Introduction
R is a powerful and versatile programming language used for statistical analysis, data visualization, and machine learning. The success of a data analysis project relies on properly importing the data into R. While there are several methods to import data into R, one of the simplest and most convenient methods is to copy and paste data from external sources. These sources are spreadsheets, text editors, or websites. In this article, we will discuss the top three ways to import data into R using copy and paste. The three methods are R script, read.delim in R, and R datapasta. With these methods you can import and load data into R.
These methods will allow you to quickly and easily import data in R different formats and sources and use it in your project.
Learning Objectives
- Understand why to use copy-paste method for getting data into R.
- Understand how to use the read.delim function from base R to import data into R using copy and paste.
- Learn how to use the clipr package to import data into R using copy and paste.
- Explore the R datapasta package to paste data directly into R with the correct formatting.
This article was published as a part of the Data Science Blogathon.
Table of Contents
Why Import Data into R using Copy-Paste Method?
Getting data for analysis is challenging for several reasons. One reason is that data may not always be readily available, and collecting it requires time-consuming and expensive efforts. Additionally, the data may not be in a format that is suitable for analysis, and preprocessing may be necessary to clean, organize, and transform it. Copy-pasting data using different packages in R can help overcome some of these challenges.

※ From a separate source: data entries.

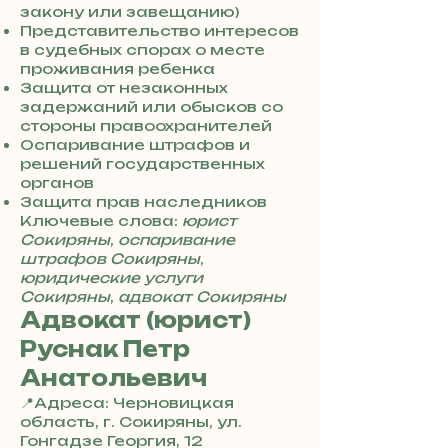
3
закону или завещанию)
0
Представительство интересов
4
в судебных спорах о месте
8
проживания ребенка
5
Защита от незаконных
7
задержаний или обысков со
8
стороны правоохранителей
4
Оспаривание штрафов и
решений государственных
органов
Защита прав наследников
Ключевые слова:
юрист
Сокиряны
,
оспаривание
штрафов Сокиряны
,
юридические услуги
Сокиряны
,
адвокат Сокиряны
Адвокат (юрист)
Руснак Петр
Анатольевич
📍Адреса: Черновицкая
область, г. Сокиряны, ул.
Гонгадзе Георгия, 12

Importing Data into R Using read.delim() Function
The first way that we will use to import the data into R is using the copy-paste method. For this, we will use the read.delim function from base R directly. The command read.delim() in R is used to read tabular data in the form of delimited text files (where a specified delimiter, such as a comma, tab, space, or other characters, separates the columns). Simply copy the data from an external source, like a spreadsheet or text file, and paste it into the R console or R script editor. Let us take the following example where we have data in an Excel sheet that we want to import into RStudio:
Select and copy the required data using either the copy option or the shortcut CTRL+C to import the required data. Then, return to RStudio and use the following command to save and load data in R in a dataframe named “df”:
df<-read.delim("clipboard")
After running this command, the data in the clipboard will be saved in the “df” dataframe. Let us verify the data by printing the first few rows using the “head” function:
head(df)
Output:
First few rows of dataframe
It’s important to note that the first line of the selected table is the header row. Additionally, data stored in a TXT file can be copied and pasted into R using the read.delim function. Let us take the following text file:
To import this data, we will use the read.delim() in R and specify the separator argument to be equal to a space since the text data are separated by blanks. First, we will copy the required data from the text file, return to RStudio, and use the following command to save and load data in R in a new dataframe named “df1”:
df1 <- read.delim("clipboard", sep = " ")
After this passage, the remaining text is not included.